▸ Task prompt: Could the entries below be transcribed word for word, with the pictures omitted?

*** The records Section Begins ***

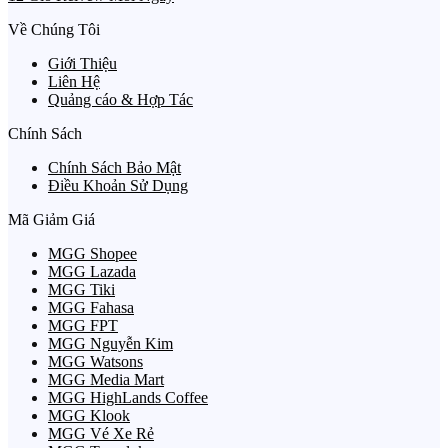
Về Chúng Tôi
Giới Thiệu
Liên Hệ
Quảng cáo & Hợp Tác
Chính Sách
Chính Sách Bảo Mật
Điều Khoản Sử Dụng
Mã Giảm Giá
MGG Shopee
MGG Lazada
MGG Tiki
MGG Fahasa
MGG FPT
MGG Nguyễn Kim
MGG Watsons
MGG Media Mart
MGG HighLands Coffee
MGG Klook
MGG Vé Xe Rẻ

*** The records Section Ends ***

▸ Solution for this problem:
Về Chúng Tôi
Giới Thiệu
Liên Hệ
Quảng cáo & Hợp Tác
Chính Sách
Chính Sách Bảo Mật
Điều Khoản Sử Dụng
Mã Giảm Giá
MGG Shopee
MGG Lazada
MGG Tiki
MGG Fahasa
MGG FPT
MGG Nguyễn Kim
MGG Watsons
MGG Media Mart
MGG HighLands Coffee
MGG Klook
MGG Vé Xe Rẻ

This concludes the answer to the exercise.